_What you should do:_
With the images removed, repeat the data below exactly.

Material provided: Begin

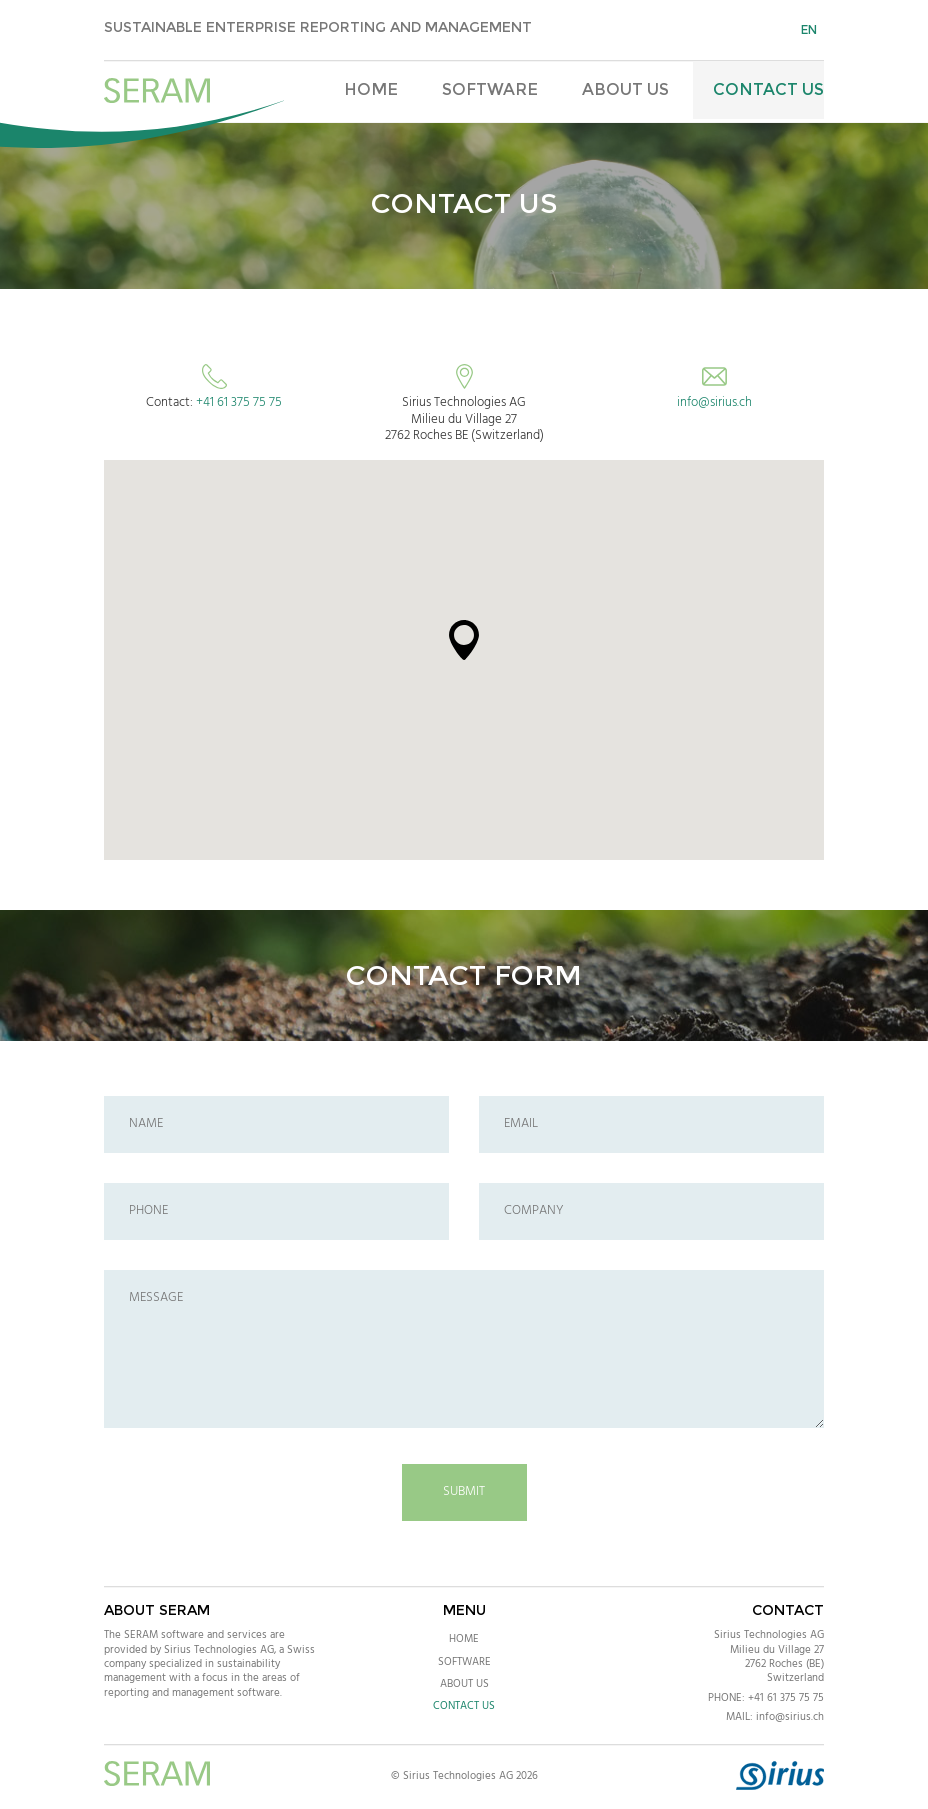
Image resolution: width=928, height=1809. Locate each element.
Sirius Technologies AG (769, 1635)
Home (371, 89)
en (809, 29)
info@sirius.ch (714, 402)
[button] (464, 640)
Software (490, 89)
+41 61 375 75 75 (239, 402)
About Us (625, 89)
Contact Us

Material provided: End

_Written solution:_
Image resolution: width=928, height=1809. Locate each element.
Sirius Technologies AG (769, 1635)
Home (371, 89)
en (809, 29)
info@sirius.ch (714, 402)
[button] (464, 640)
Software (490, 89)
+41 61 375 75 75 (239, 402)
About Us (625, 89)
Contact Us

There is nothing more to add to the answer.